# YOUR INSTRUCTIONS
Below are some records. Pull every line that contains the word "existe".

# SOURCE INFORMATION

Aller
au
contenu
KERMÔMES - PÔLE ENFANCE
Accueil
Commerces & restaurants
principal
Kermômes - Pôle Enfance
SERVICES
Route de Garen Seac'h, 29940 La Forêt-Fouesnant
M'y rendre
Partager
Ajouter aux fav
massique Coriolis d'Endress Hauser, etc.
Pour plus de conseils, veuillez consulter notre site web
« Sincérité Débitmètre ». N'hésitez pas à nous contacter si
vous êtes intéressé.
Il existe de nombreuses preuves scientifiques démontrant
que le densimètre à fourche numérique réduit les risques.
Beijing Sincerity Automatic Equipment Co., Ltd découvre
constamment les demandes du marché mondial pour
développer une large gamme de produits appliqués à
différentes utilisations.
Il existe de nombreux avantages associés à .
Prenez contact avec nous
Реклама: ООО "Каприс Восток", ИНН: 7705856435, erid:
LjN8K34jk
...
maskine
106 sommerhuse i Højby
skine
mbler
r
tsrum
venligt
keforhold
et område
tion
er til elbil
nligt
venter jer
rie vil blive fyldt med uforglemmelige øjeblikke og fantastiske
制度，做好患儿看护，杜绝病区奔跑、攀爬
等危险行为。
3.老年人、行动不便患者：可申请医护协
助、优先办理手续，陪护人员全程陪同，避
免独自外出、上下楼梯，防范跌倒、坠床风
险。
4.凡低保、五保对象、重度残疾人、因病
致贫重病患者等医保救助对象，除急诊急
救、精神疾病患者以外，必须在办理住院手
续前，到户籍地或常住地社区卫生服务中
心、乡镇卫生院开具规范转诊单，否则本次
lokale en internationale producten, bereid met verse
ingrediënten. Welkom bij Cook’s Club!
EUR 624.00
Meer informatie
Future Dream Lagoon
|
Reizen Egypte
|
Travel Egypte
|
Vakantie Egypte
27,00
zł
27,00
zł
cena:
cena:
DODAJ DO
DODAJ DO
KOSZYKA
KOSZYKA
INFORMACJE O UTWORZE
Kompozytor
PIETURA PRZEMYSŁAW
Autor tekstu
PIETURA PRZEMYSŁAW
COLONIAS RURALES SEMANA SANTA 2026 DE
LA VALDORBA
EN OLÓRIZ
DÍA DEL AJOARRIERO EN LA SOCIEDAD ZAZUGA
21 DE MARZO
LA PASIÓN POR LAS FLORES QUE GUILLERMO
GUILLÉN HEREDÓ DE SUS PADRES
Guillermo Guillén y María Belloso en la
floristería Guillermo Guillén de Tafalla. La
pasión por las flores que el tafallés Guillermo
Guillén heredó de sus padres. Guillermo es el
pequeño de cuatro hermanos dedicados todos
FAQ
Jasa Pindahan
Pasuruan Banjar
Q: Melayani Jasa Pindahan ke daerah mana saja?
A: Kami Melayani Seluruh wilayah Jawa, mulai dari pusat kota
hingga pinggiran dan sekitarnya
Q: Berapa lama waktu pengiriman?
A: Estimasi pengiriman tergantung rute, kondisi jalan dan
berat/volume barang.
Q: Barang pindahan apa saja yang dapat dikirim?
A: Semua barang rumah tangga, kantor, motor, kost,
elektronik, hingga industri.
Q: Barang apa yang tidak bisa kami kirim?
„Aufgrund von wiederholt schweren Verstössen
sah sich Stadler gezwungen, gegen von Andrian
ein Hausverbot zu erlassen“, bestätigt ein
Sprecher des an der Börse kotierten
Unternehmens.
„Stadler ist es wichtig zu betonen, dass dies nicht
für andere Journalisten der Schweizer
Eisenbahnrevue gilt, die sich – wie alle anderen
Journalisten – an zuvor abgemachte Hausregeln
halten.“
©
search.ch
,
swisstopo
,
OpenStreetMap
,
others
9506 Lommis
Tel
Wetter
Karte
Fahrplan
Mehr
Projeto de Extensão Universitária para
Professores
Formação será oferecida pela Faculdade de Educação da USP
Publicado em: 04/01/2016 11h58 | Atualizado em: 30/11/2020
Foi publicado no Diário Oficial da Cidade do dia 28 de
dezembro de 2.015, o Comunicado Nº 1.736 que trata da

# RESPONSE FOR THIS EXERCISE
Il existe de nombreuses preuves scientifiques démontrant
Il existe de nombreux avantages associés à .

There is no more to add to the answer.